Бремен внимательно слушал и кивал в нужных местах. На следующий день он выставил ферму на продажу, продал «триумф» знакомому механику на Конестога-роуд, сел в автобус и поехал в аэропорт. Там он подошел к стойке компании «Юнайтед эрлайнс» и купил билет на первый попавшийся рейс.
Он проработал год грузчиком в одной портовой компании во Флориде, неподалеку от Тампы. Следующий год вообще не работал, пробирался потихоньку на север: сначала Эверглейдс, потом река Чаттуга в северной Джорджии. В марте его арестовали за бродяжничество в Чарлстоне, Южная Каролина. В мае Бремен провел две недели в Вашингтоне, из комнаты выходил только затем, чтобы сходить в Библиотеку Конгресса или за спиртным. Июньской ночью его ограбили и сильно избили возле автобусного вокзала в Балтиморе. Через день он вышел из больницы и на том же самом вокзале сел на автобус до Нью-Йорка, где жила его сестра. Она и муж хотели, чтобы Джерри пожил у них какое-то время, но на третий день рано утром он оставил под солонкой на кухне записку и уехал. Добравшись до Филадельфии, купил на вокзале газету с объявлениями о работе. Бремен двигался по характерной траектории, закономерной и предсказуемой, как та изящная эллиптическая кривая, которую вычерчивает летающий взад-вперед йо-йо.

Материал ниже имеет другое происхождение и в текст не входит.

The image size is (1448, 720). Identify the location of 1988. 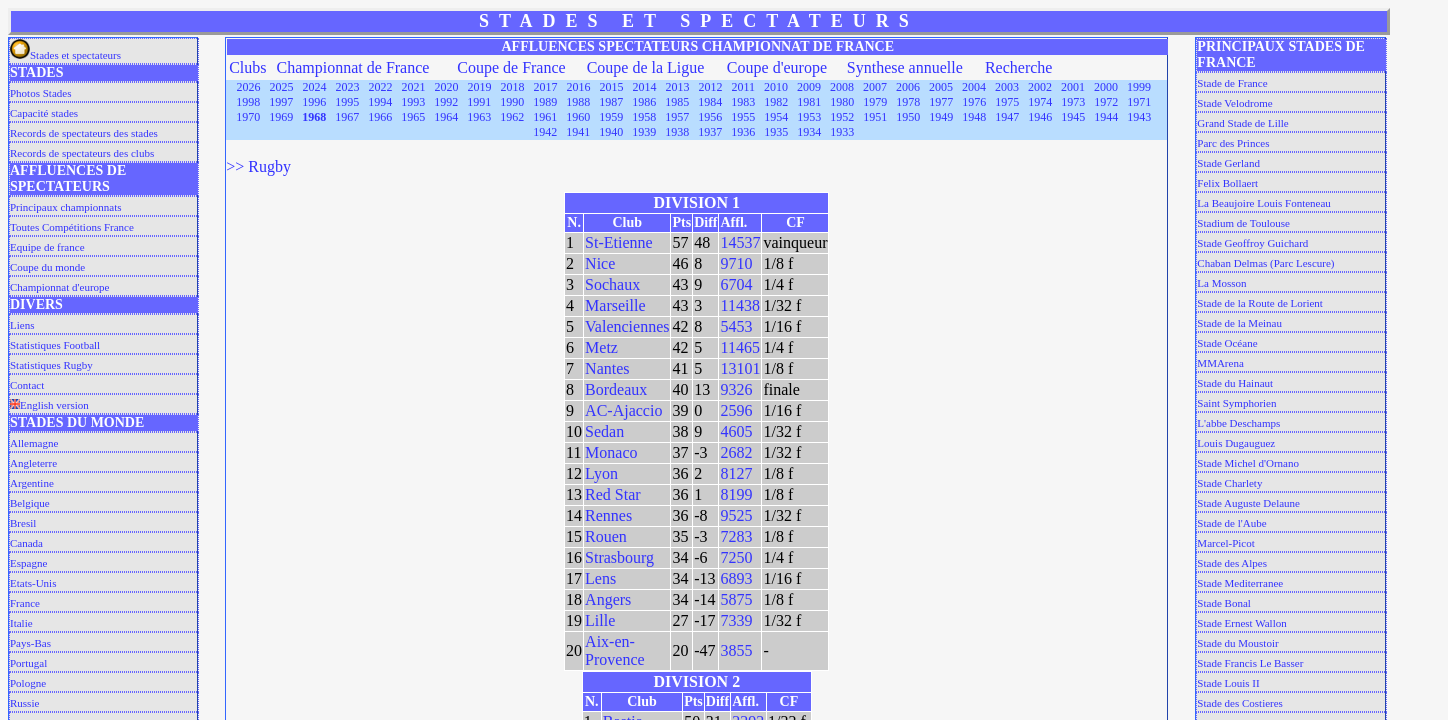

Шестнадцатилетний Робби весил восемьдесят килограммов, не видел, не слышал и был умственно отсталым с самого рождения. Наркотики, которые мать принимала во время беременности, и плацентарная дисфункция неотвратимо лишили его всех чувств; так тонущий корабль задраивает переборки, сопротивляясь натиску морской воды.
Запавшие глаза, темневшие необратимой, безнадежной слепотой. Оттянутые вниз веки, под которыми дергались едва видимые зрачки. Пухлые оттопыренные губы, редкие гнилые зубы, широкий нос, сросшиеся брови, торчащие пучки черных волос. Над верхней губой пробивались темные усы.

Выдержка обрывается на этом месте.